Pubblicato il autore: Al Rey Segui

Luciano Spalletti ha parlato di Totti e di domani: “l’Empoli sarà un avversario difficilissimo”

Luciano Spalletti in conferenza stampa si è espresso oggi pomeriggio a Trigoria prima della partita di sabato contro l’Empoli, l’anticipo della 27ª giornata di serie A che si giocherà il 27 febbraio 2016 alle 18:00.

Domanda su Totti e come ha reagito la squadra a tutta la vicenda.
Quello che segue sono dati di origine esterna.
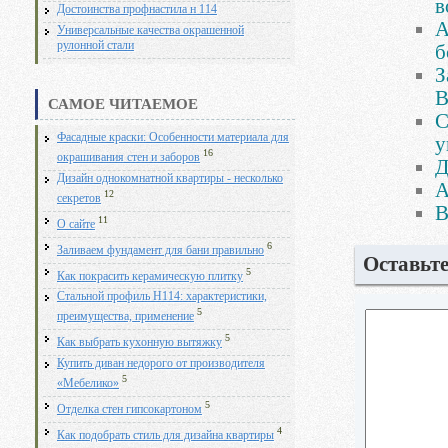
в
Достоинства профнастила н 114
А
Универсальные качества окрашенной
рулонной стали
б
З
В
САМОЕ ЧИТАЕМОЕ
С
Фасадные краски: Особенности материала для
у
16
окрашивания стен и заборов
Д
Дизайн однокомнатной квартиры - несколько
А
12
секретов
В
11
О сайте
6
Заливаем фундамент для бани правильно
Оставьт
5
Как покрасить керамическую плитку
Стальной профиль Н114: характеристики,
5
преимущества, применение
5
Как выбрать кухонную вытяжку
Купить диван недорого от производителя
5
«Мебелико»
5
Отделка стен гипсокартоном
4
Как подобрать стиль для дизайна квартиры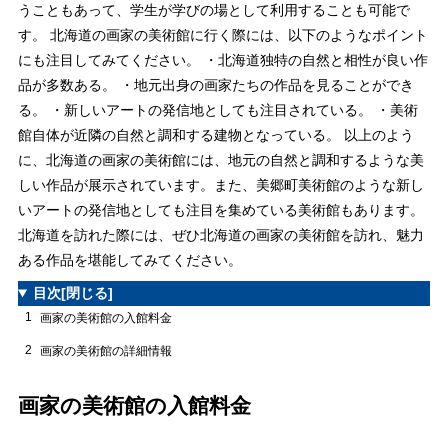
うこともあって、学生が学びの場として利用することも可能で
す。 北海道の画家の美術館に行く際には、以下のようなポイント
にも注目してみてください。 ・北海道独特の自然と相性が良い作
品が多数ある。 ・地元出身の画家たちの作品を見ることができ
る。 ・新しいアートの発信地としても注目されている。 ・美術
館自体が近隣の自然と調和する建物となっている。 以上のよう
に、北海道の画家の美術館には、地元の自然と調和するような美
しい作品が展示されています。また、美郷町美術館のような新し
いアートの発信地としても注目を集めている美術館もあります。
北海道を訪れた際には、ぜひ北海道の画家の美術館を訪れ、魅力
ある作品を堪能してみてください。
目次
[閉じる]
1
画家の美術館の入館料金
2
画家の美術館の詳細情報
画家の美術館の入館料金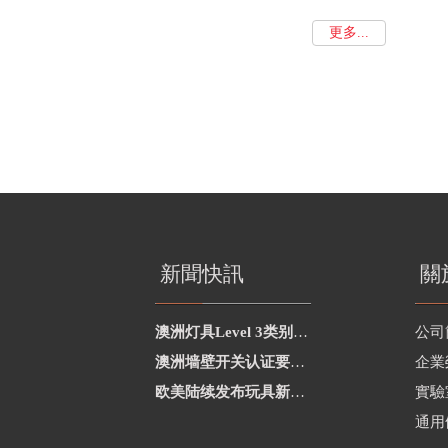
更多...
新聞快訊
關
澳洲灯具Level 3类别新增2项
公司
澳洲墙壁开关认证要求修订
企業
欧美陆续发布玩具新要求
實驗
通用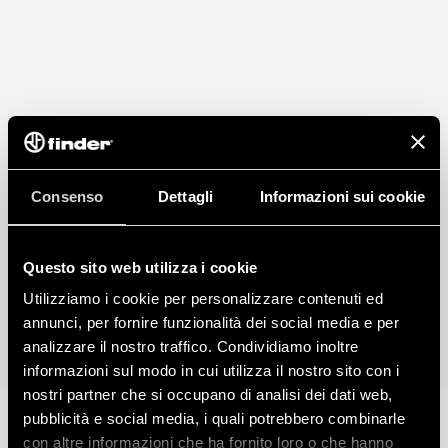
sostituire
Doppio morsetto a vite
Segnalazione con contatto remoto dello stato del
varistore: presenza, funzionante, da sostituire.
Connettore (07P.01) incluso nella confezione
In conformità a EN 61 643-11
Montaggio su barra 35 mm (EN 60715), 36 mm per polo
Consenso
Dettagli
Informazioni sui cookie
Questo sito web utilizza i cookie
Utilizziamo i cookie per personalizzare contenuti ed
annunci, per fornire funzionalità dei social media e per
analizzare il nostro traffico. Condividiamo inoltre
informazioni sul modo in cui utilizza il nostro sito con i
nostri partner che si occupano di analisi dei dati web,
pubblicità e social media, i quali potrebbero combinarle
con altre informazioni che ha fornito loro o che hanno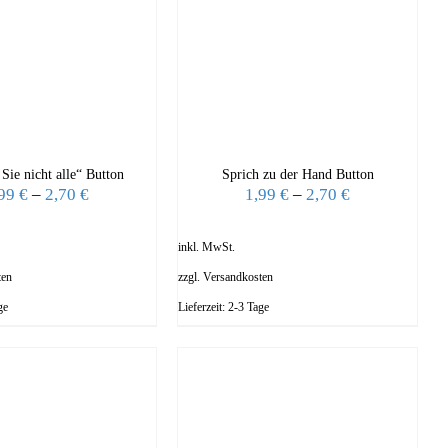
 Sie nicht alle“ Button
Sprich zu der Hand Button
,99
€
–
2,70
€
1,99
€
–
2,70
€
inkl. MwSt.
ten
zzgl.
Versandkosten
ge
Lieferzeit:
2-3 Tage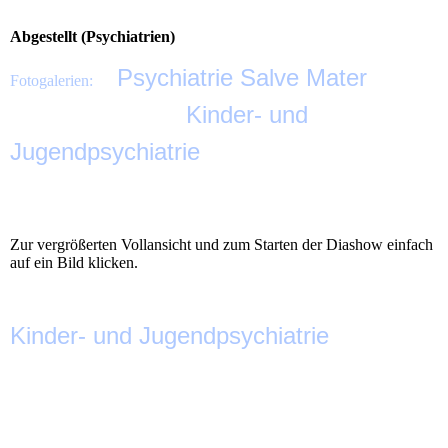
Abgestellt (Psychiatrien)
Psychiatrie Salve Mater
Fotogalerien:
Kinder- und
Jugendpsychiatrie
Zur vergrößerten Vollansicht und zum Starten der Diashow einfach
auf ein Bild klicken.
Kinder- und Jugendpsychiatrie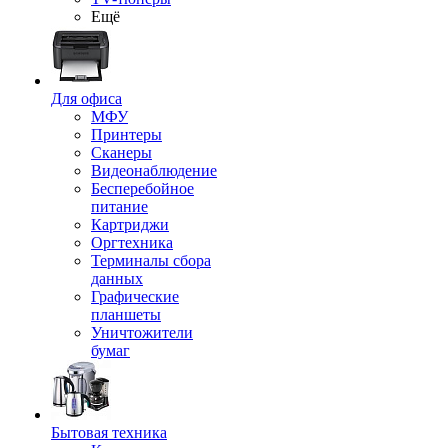
Ещё
Для офиса
МФУ
Принтеры
Сканеры
Видеонаблюдение
Бесперебойное
питание
Картриджи
Оргтехника
Терминалы сбора
данных
Графические
планшеты
Уничтожители
бумаг
Бытовая техника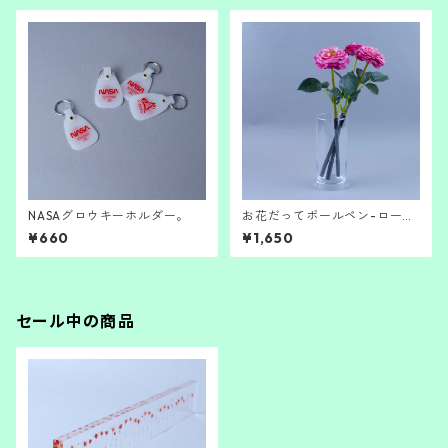
NASAグロウキーホルダー。
お花だってボールペン-ロー
ズ-
¥660
¥1,650
セール中の商品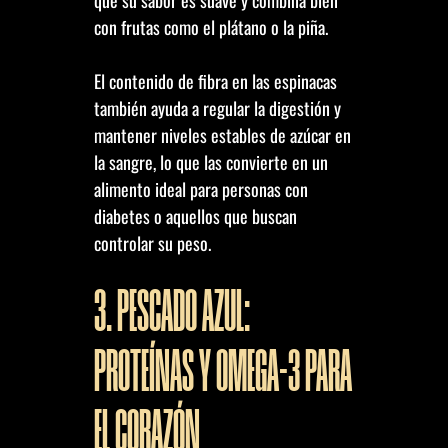
que su sabor es suave y combina bien
con frutas como el plátano o la piña.
El contenido de fibra en las espinacas
también ayuda a regular la digestión y
mantener niveles estables de azúcar en
la sangre, lo que las convierte en un
alimento ideal para personas con
diabetes o aquellos que buscan
controlar su peso.
3. PESCADO AZUL:
PROTEÍNAS Y OMEGA-3 PARA
EL CORAZÓN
Lui è venuto dentro gli spogliatoi, ha fatto quello che mi aspettavo, è stato con la squadra, il giorno dopo si è presentato all’allenamento al solito orario che è presto e ha fatto l’allenamento e tutto quello che doveva fare con assoluta tranquillità. Di questa situazione non ne voglio più parlare, va tutto a posto da sola.

Manolas e Florenzi ci saranno?

Sì, oggi si allenano e domani saranno a disposizione.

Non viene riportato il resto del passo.